(EXTRACTED INFORMATION begins)

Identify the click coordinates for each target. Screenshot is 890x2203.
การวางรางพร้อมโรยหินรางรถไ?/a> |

(EXTRACTED INFORMATION ends)
(EXTRACTED INFORMATION begins)

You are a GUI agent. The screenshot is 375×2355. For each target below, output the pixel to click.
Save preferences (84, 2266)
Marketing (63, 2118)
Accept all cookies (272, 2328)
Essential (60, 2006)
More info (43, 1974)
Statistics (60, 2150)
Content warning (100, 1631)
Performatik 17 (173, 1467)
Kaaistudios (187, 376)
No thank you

(EXTRACTED INFORMATION ends)
(EXTRACTED INFORMATION begins)

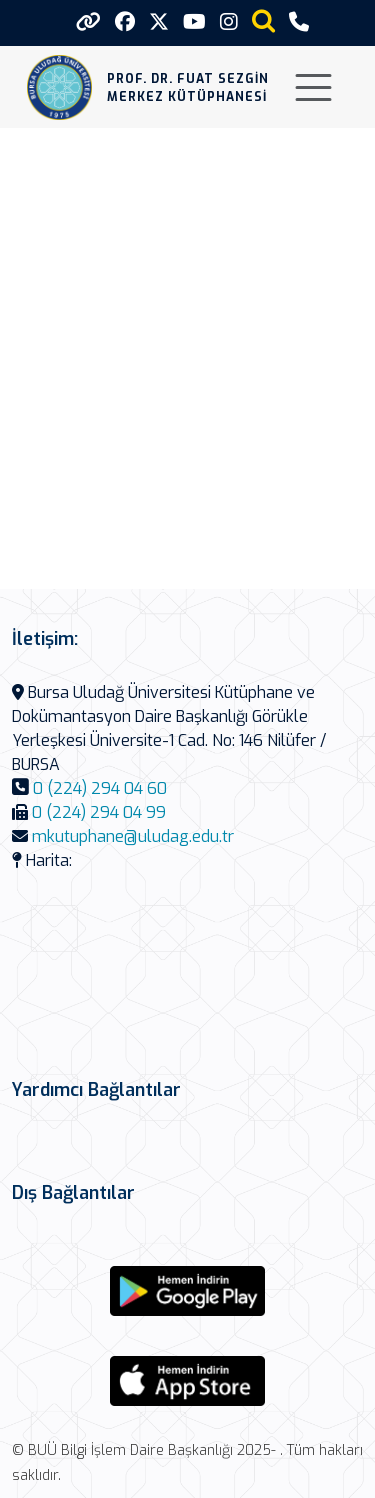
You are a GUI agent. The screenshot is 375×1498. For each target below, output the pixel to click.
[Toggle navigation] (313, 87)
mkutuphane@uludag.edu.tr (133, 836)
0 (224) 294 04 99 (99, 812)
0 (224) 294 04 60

(EXTRACTED INFORMATION ends)

Retype exactly the lines above, from the one with "Identify the click" through the one with "การวางรางพร้อมโรยหินรางรถไ?/a> |", inclusive.

Identify the click coordinates for each target. Screenshot is 890x2203.
การวางรางพร้อมโรยหินรางรถไ?/a> |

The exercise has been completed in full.